Por qué Cuti Romero llevaba un Magiclick en la valija
La explicación fue mucho más sencilla de lo que muchos imaginaron: el Magiclick estaba relacionado con el uso de palo santo dentro de la concentración.
En plena competencia, donde cada detalle del día a día de la Selección despierta curiosidad, el episodio rápidamente se convirtió en una anécdota viral. No hubo escándalo ni conflicto: apenas una situación insólita, bien argentina, que mezcló fútbol, cábala y un objeto cotidiano.
El dato llamativo es que el protagonista indirecto de la historia no fue un artículo tecnológico ni un elemento sofisticado, sino un chispero que millones de argentinos reconocen al instante.
La historia argentina detrás del Magiclick
El Magiclick no es solamente un encendedor largo. Es uno de esos objetos que forman parte de la memoria doméstica argentina.
Su creación está asociada al diseñador industrial Hugo Kogan, una figura clave del diseño nacional.

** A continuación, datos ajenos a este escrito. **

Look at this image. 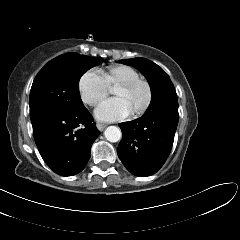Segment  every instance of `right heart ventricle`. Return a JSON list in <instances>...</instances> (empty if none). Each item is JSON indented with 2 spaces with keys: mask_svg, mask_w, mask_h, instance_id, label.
Returning a JSON list of instances; mask_svg holds the SVG:
<instances>
[{
  "mask_svg": "<svg viewBox=\"0 0 240 240\" xmlns=\"http://www.w3.org/2000/svg\"><path fill=\"white\" fill-rule=\"evenodd\" d=\"M101 76L110 87L140 78V73L131 66L118 64L102 71Z\"/></svg>",
  "mask_w": 240,
  "mask_h": 240,
  "instance_id": "obj_1",
  "label": "right heart ventricle"
}]
</instances>
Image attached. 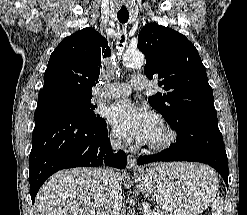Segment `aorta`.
Returning a JSON list of instances; mask_svg holds the SVG:
<instances>
[{"mask_svg":"<svg viewBox=\"0 0 247 215\" xmlns=\"http://www.w3.org/2000/svg\"><path fill=\"white\" fill-rule=\"evenodd\" d=\"M144 55L141 52H127L123 56V64L127 67L140 68L144 64Z\"/></svg>","mask_w":247,"mask_h":215,"instance_id":"1","label":"aorta"}]
</instances>
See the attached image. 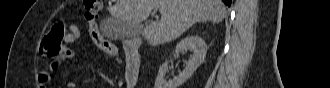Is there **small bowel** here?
<instances>
[{"label":"small bowel","mask_w":330,"mask_h":88,"mask_svg":"<svg viewBox=\"0 0 330 88\" xmlns=\"http://www.w3.org/2000/svg\"><path fill=\"white\" fill-rule=\"evenodd\" d=\"M66 30H67V35L64 38L63 41V52L61 57H59L56 62L61 63L64 62L68 59H71L75 55V51L73 48L69 47V45L74 44L75 42L78 41L80 37V30L78 26L75 24H68L66 25ZM108 54L111 55H117L118 50L115 48V51H106ZM128 67V64H127ZM57 69V64L51 65L49 68L43 69L40 71L39 76H38V82L41 86H46L48 85L51 80H52V74L53 72ZM127 70V68H126ZM76 85L74 82L70 81L66 84L67 88H74Z\"/></svg>","instance_id":"1"}]
</instances>
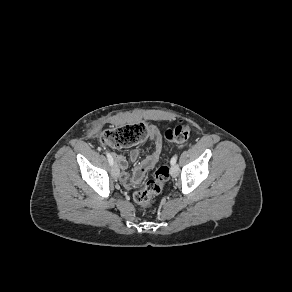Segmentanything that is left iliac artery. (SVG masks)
I'll return each instance as SVG.
<instances>
[{
  "label": "left iliac artery",
  "instance_id": "44dca946",
  "mask_svg": "<svg viewBox=\"0 0 292 292\" xmlns=\"http://www.w3.org/2000/svg\"><path fill=\"white\" fill-rule=\"evenodd\" d=\"M177 157H178V156L175 154V155L171 158V161H170L171 165L176 164V162H177Z\"/></svg>",
  "mask_w": 292,
  "mask_h": 292
}]
</instances>
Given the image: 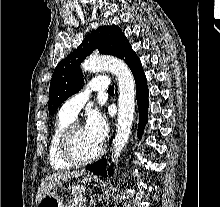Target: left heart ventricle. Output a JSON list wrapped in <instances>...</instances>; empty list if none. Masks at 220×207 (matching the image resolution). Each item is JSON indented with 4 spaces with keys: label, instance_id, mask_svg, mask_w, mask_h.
I'll return each mask as SVG.
<instances>
[{
    "label": "left heart ventricle",
    "instance_id": "1",
    "mask_svg": "<svg viewBox=\"0 0 220 207\" xmlns=\"http://www.w3.org/2000/svg\"><path fill=\"white\" fill-rule=\"evenodd\" d=\"M100 145L88 136L82 126H77L72 136V148L79 158H88L95 154Z\"/></svg>",
    "mask_w": 220,
    "mask_h": 207
}]
</instances>
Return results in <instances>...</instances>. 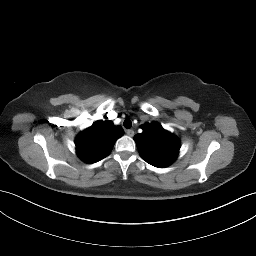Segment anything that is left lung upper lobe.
<instances>
[{
	"label": "left lung upper lobe",
	"mask_w": 256,
	"mask_h": 256,
	"mask_svg": "<svg viewBox=\"0 0 256 256\" xmlns=\"http://www.w3.org/2000/svg\"><path fill=\"white\" fill-rule=\"evenodd\" d=\"M141 128L143 132L136 134L134 140L142 158L155 167L172 164L180 149L178 138L157 122L143 124Z\"/></svg>",
	"instance_id": "1"
}]
</instances>
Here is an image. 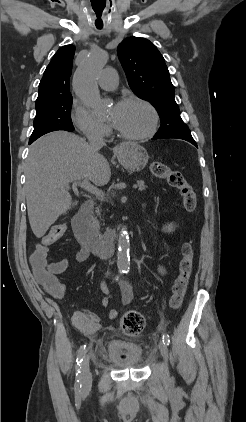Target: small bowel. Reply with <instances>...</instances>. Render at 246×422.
Returning <instances> with one entry per match:
<instances>
[{
  "label": "small bowel",
  "instance_id": "c3829d8e",
  "mask_svg": "<svg viewBox=\"0 0 246 422\" xmlns=\"http://www.w3.org/2000/svg\"><path fill=\"white\" fill-rule=\"evenodd\" d=\"M89 255V250L87 248H82L76 255L78 261H84ZM69 266V261L67 259H62L57 262H52L48 264L47 274L44 277H38V282L45 289V291L56 299H63L66 294L65 285L57 278V276L66 271ZM158 271L160 274L164 275L166 270L163 266H158ZM100 288L105 294V297L102 300L103 306L107 307L111 300V294L109 292L107 283L103 280L100 283ZM121 299L124 305H128L133 301L134 295L132 290V284L129 281H123L120 284ZM108 316L110 319H115L118 316V311L116 309H110ZM73 323L75 327L86 335H93L96 333L102 323V319L86 310H80L74 313Z\"/></svg>",
  "mask_w": 246,
  "mask_h": 422
}]
</instances>
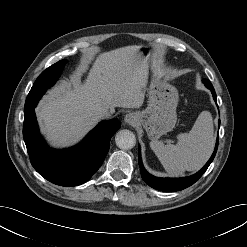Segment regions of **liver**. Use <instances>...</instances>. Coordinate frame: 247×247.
I'll list each match as a JSON object with an SVG mask.
<instances>
[{"label": "liver", "mask_w": 247, "mask_h": 247, "mask_svg": "<svg viewBox=\"0 0 247 247\" xmlns=\"http://www.w3.org/2000/svg\"><path fill=\"white\" fill-rule=\"evenodd\" d=\"M147 85V61L139 46H126L100 54L87 78L52 89L36 114L47 139L56 146L80 141L100 120L102 109L140 108Z\"/></svg>", "instance_id": "liver-1"}]
</instances>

El producto fue desarrollado para la empresa Aurora y se volvió masivo por una razón simple: resolvía un problema cotidiano de manera práctica, segura y fácil de usar.
Durante años, el Magiclick fue parte habitual de la cocina familiar. Servía para prender hornallas, calefones, parrillas o cualquier llama doméstica sin tener que acercar demasiado la mano al fuego.

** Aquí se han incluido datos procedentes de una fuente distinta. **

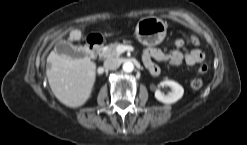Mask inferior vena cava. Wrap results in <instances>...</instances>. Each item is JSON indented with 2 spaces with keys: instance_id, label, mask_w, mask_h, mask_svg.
I'll use <instances>...</instances> for the list:
<instances>
[{
  "instance_id": "1",
  "label": "inferior vena cava",
  "mask_w": 247,
  "mask_h": 145,
  "mask_svg": "<svg viewBox=\"0 0 247 145\" xmlns=\"http://www.w3.org/2000/svg\"><path fill=\"white\" fill-rule=\"evenodd\" d=\"M119 66H120V61L115 58L107 59L104 62V67L108 70H115L119 68Z\"/></svg>"
}]
</instances>
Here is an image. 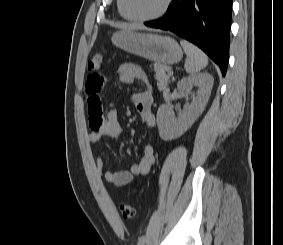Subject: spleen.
I'll list each match as a JSON object with an SVG mask.
<instances>
[{"label":"spleen","mask_w":283,"mask_h":245,"mask_svg":"<svg viewBox=\"0 0 283 245\" xmlns=\"http://www.w3.org/2000/svg\"><path fill=\"white\" fill-rule=\"evenodd\" d=\"M180 44L187 55L184 65L187 73L195 74L207 66L208 58L201 49L186 40H181Z\"/></svg>","instance_id":"spleen-1"}]
</instances>
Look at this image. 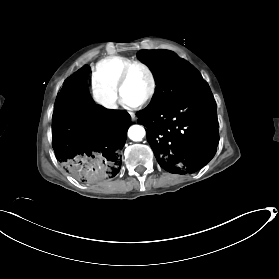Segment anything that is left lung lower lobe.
Wrapping results in <instances>:
<instances>
[{"label": "left lung lower lobe", "instance_id": "0a47b994", "mask_svg": "<svg viewBox=\"0 0 279 279\" xmlns=\"http://www.w3.org/2000/svg\"><path fill=\"white\" fill-rule=\"evenodd\" d=\"M137 116L158 163L170 173L196 172L216 153V103L207 83L159 111H139Z\"/></svg>", "mask_w": 279, "mask_h": 279}]
</instances>
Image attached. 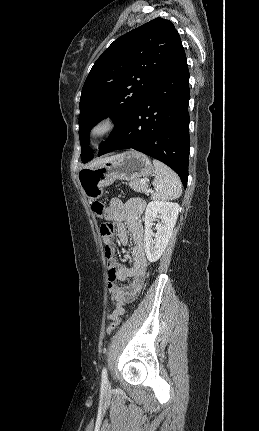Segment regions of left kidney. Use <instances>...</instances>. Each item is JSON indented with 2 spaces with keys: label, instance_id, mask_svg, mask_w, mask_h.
<instances>
[{
  "label": "left kidney",
  "instance_id": "5707ae66",
  "mask_svg": "<svg viewBox=\"0 0 259 431\" xmlns=\"http://www.w3.org/2000/svg\"><path fill=\"white\" fill-rule=\"evenodd\" d=\"M179 213V205L173 202L151 201L145 211L144 248L147 259L156 262L164 252L172 236ZM160 218L153 233V222Z\"/></svg>",
  "mask_w": 259,
  "mask_h": 431
}]
</instances>
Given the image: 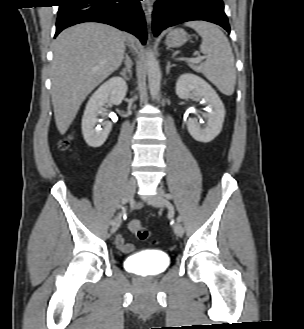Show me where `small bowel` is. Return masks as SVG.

Por eso la anécdota de Cuti Romero funcionó tan rápido: no hacía falta explicar demasiado qué era. Para buena parte del público argentino, el Magiclick ya venía cargado de memoria propia.
Del hogar argentino al MoMA
La historia del Magiclick también tiene un costado menos conocido. El modelo Magiclick 100-111 formó parte de una muestra del MoMA, el Museo de Arte Moderno de Nueva York, a partir del acervo de la Fundación IDA.

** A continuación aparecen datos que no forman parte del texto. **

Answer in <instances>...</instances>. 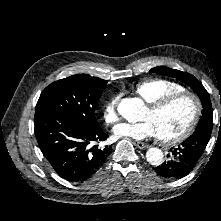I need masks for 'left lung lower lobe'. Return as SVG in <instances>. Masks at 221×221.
Wrapping results in <instances>:
<instances>
[{"label":"left lung lower lobe","mask_w":221,"mask_h":221,"mask_svg":"<svg viewBox=\"0 0 221 221\" xmlns=\"http://www.w3.org/2000/svg\"><path fill=\"white\" fill-rule=\"evenodd\" d=\"M211 133H194L177 148L171 150L168 155L169 160L154 170L165 178L179 179L188 175L196 166L206 145L210 139Z\"/></svg>","instance_id":"obj_1"}]
</instances>
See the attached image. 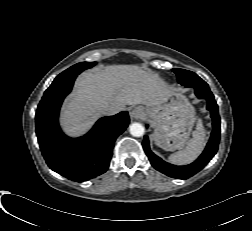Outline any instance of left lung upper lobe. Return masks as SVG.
<instances>
[{
	"label": "left lung upper lobe",
	"mask_w": 252,
	"mask_h": 231,
	"mask_svg": "<svg viewBox=\"0 0 252 231\" xmlns=\"http://www.w3.org/2000/svg\"><path fill=\"white\" fill-rule=\"evenodd\" d=\"M172 71L176 74L178 82L183 86L190 83L203 82V80L198 75L191 71L184 69H172Z\"/></svg>",
	"instance_id": "left-lung-upper-lobe-1"
}]
</instances>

Ese dato ayuda a entender por qué el objeto tiene un lugar particular dentro del diseño argentino: no se trata solo de un producto popular, sino de una pieza que logró combinar utilidad, simpleza y reconocimiento cultural.
Ahora, por una escena mínima dentro de la Selección Argentina, volvió a circular una pregunta que parecía olvidada: cómo un invento tan cotidiano pudo convertirse en símbolo de una época.
Un objeto común, una escena mundialista
La viralización del Magiclick muestra algo bastante particular: a veces, las historias que más conectan no son las más grandes, sino las más reconocibles.
En medio del Mundial, con Messi, Cuti Romero y la Selección como protagonistas, un viejo chispero argentino terminó recordando que algunos inventos no necesitan explicación: alcanzan dos segundos en cámara, una anécdota y una carcajada para volver a estar en la conversación pública.